Alay, “İlerleyen yıllar ile birlikte özellikle hormon tedavisi almayan kadınlarda ciltte oluşan kuruma vajina epitelinde de olabilir. Ve sık aralıklarla ilişkiye girmeyen kadınlarda daha çok olan vajinada kuruma ve vajinal ıslaklılğın kaybının nedeni östrojen düzeyinin azalmasıdır. Islaklığın yeterince olmaması ilişkide kanamaya, ağrılı ilişkiye neden olur. Ağrılı ilişki kadını cinsellikten soğutur, uzaklaştırır. Bu durumu engellemek için bazı kadınlarda ilaç tedavisi gerekebilir” ifadelerini kullandı.

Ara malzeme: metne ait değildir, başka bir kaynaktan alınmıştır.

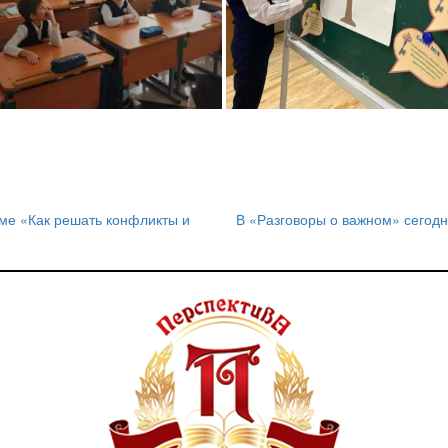
ме «Как решать конфликты и
В «Разговоры о важном» сегод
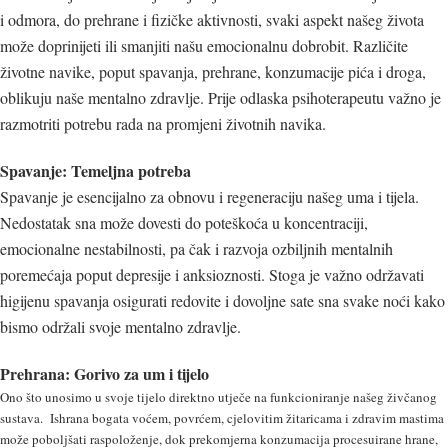
i odmora, do prehrane i fizičke aktivnosti, svaki aspekt našeg života
može doprinijeti ili smanjiti našu emocionalnu dobrobit. Različite
životne navike, poput spavanja, prehrane, konzumacije pića i droga,
oblikuju naše mentalno zdravlje. Prije odlaska psihoterapeutu važno je
razmotriti potrebu rada na promjeni životnih navika.
Spavanje: Temeljna potreba
Spavanje je esencijalno za obnovu i regeneraciju našeg uma i tijela.
Nedostatak sna može dovesti do poteškoća u koncentraciji,
emocionalne nestabilnosti, pa čak i razvoja ozbiljnih mentalnih
poremećaja poput depresije i anksioznosti. Stoga je važno održavati
higijenu spavanja osigurati redovite i dovoljne sate sna svake noći kako
bismo održali svoje mentalno zdravlje.
Prehrana: Gorivo za um i tijelo
Ono što unosimo u svoje tijelo direktno utječe na funkcioniranje našeg živčanog
sustava. Ishrana bogata voćem, povrćem, cjelovitim žitaricama i zdravim mastima
može poboljšati raspoloženje, dok prekomjerna konzumacija procesuirane hrane,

Tedavide kullanılan lokal kremler oldukça etkili olup iyileşme sürecinin kısa olduğunu belirten Alay, “Ayrıca vajinal ıslanmada ve kayganlaşmasında önemli bir etken olan ön sevişmenin uzatılması yararlıdır. Kadınlar menopoz ve sonrasındaki dönemde duygusal açıdan çok hassas olmaları sebebi ile ilgi ve sevgiye ihtiyaç duyarlar. Çoğunlukla eşleri ile zaman geçirmek, sevildiklerini hissetmek isterler. Yani menopoz kadının ve partnerinin beraber yaşamaları gereken bir süreçtir. Sağlıklı bir cinsel hayat için eşlerin birbirine açık olması, her sorunu konuşabilmesi ve beraber vakit geçirmesi önemlidir. Menopozdaki kadına cinsel hayatının bitmediğini anlatmak, arada gerekli sorunlarda tedavi vermek oldukça etkilidir. Menopozda önemli bir sorun kronik hastalıkların artış göstermesidir. Cinsellik fiziksel tam iyilik olması durumunda çiftlere mutluluk verdiği ve devamlı olacağı için kronik hastalıkların tedavisi önemlidir. Menopoz dönemi ve sonrasında her kadın jinekoloğu ile bu dönemi huzurla ve rahat geçirebilir. Bazen yoğun endişe ve kaygının olduğu, kadının özgüveninin azaldığı durumlarda psikiyatri kliniğindende yardım alınabilir. Ek fiziksel hastalıkları olan kadınlardada dahili branşlarca kronik hastalıkların tedavisi mutlaka yapılmalıdır. Cinsel isteksizlik durumunda gerekli hormonal tedavi kadının hayatını düzene sokacaktır. İlaç tedavisinin yeterli olmadığı durumlarda eşli cinsel terapi de faydalıdır” dedi.
Kadının yaşam döngüsünde menopoz ve sonrası olması gereken fizyolojik bir süreç olduğuna dikkat çeken Alay, “Yani menopoz bir hastalık değildir. Nasıl ki küçük kız çocuğu ilk adet gördüğünde ergenliğin sıkıntılarını yaşar ve sevildiğini hissetmek ister. İşte menopozda da her kadın ilgiye, sevgiye ve sorunlarına çözüm olacak tıbbi yardıma ihtiyacı vardır” şeklinde konuştu.